Open moi90 opened 1 year ago
Hello, I think that security "rules" forbid the disclosure of real paths when possible, so it should be fixed the other way, i.e. the upload should return a relative path. There is ongoing work around [up|down]load and this would allow more flexibility, e.g. having different storage places depending on users, etc.
The idea as of today is to offer a Google Drive-like storage per user.
Yes, I agree that it is not very safe to disclose real server paths. Maybe a different kind of identifier would work? Like user:path/relative/to/user/dir
and common:path/relative/to/common/dir
? (Then one wouldn't lose the ability to select different storage locations.)

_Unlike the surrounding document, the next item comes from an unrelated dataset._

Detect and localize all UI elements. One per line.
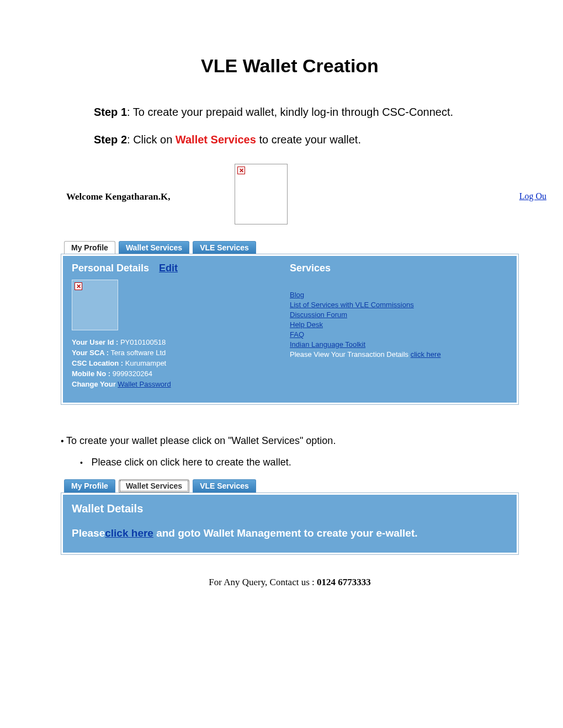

What do you mean by "google-drive-like"?
What is the time horizon for "doing it the proper way"? Could you maybe apply my pull request as a short-term fix until the issue is resolved properly? I would say that /my_files
is pretty much broken at the moment.
Hello,
In fact file_import
works as well for my_files entries, but it's dirty. See here: https://github.com/ecotaxa/ecotaxa_back/blob/a0f96d91067571e486dfb8d8d3e68e26442a26c9/QA/py/tests/test_my_files.py#L72 for composing a 'working' path.
In the future implementation, there will just be no access to absolute directory of any kind, so it will be easier.
Your idea about prefixes looks good to me: https://github.com/ecotaxa/ecotaxa_back/issues/60 It could probably be implemented right now, even if only used in UT.
The release planning is not fixed, but I don't think you're blocked for any purpose, but feel free to tell me otherwise.
Thanks for this code example! So basically, I have to construct source_path myself on the client side: source_path = "/tmp/ecotaxa_user.{CREATOR_USER_ID}/{TAG}/{DEST_FILE_NAME}"
.
https://github.com/ecotaxa/ecotaxa_back/issues/60 It could probably be implemented right now, even if only used in UT.
What does UT mean?
You're right, this issue does not block me, I will work around it.
Thanks for this code example! So basically, I have to construct source_path myself on the client side:
source_path = "/tmp/ecotaxa_user.{CREATOR_USER_ID}/{TAG}/{DEST_FILE_NAME}"
.
As of today, yes.
60 It could probably be implemented right now, even if only used in UT.
What does UT mean?
Unit Test
You're right, this issue does not block me, I will work around it.
Oki great.
I'm using
/my_files/{sub_path}
to see if a file is already uploaded (in order to not upload it again), in preparation for a subsequent import (file_import/{project_id}
).When I actually upload the file, the returned filename is absolute (e.g.
/tmp/ecotaxa_user.XXX/XXX/LOKI_46-24hours_01.zip
andfile_import/{project_id}
works.However,
/my_files/{sub_path}
returns a path relative to the user directory:Therefore,
file_import/{project_id}
does not work, because it assumes absolute paths or paths relative to the common import directory.No such file or directory: '/ecotaxa_import_area/XXX/LOKI_46-24hours_01.zip'
I think for the
/my_files/{sub_path}
endpoint to be useful, it should return absolute paths.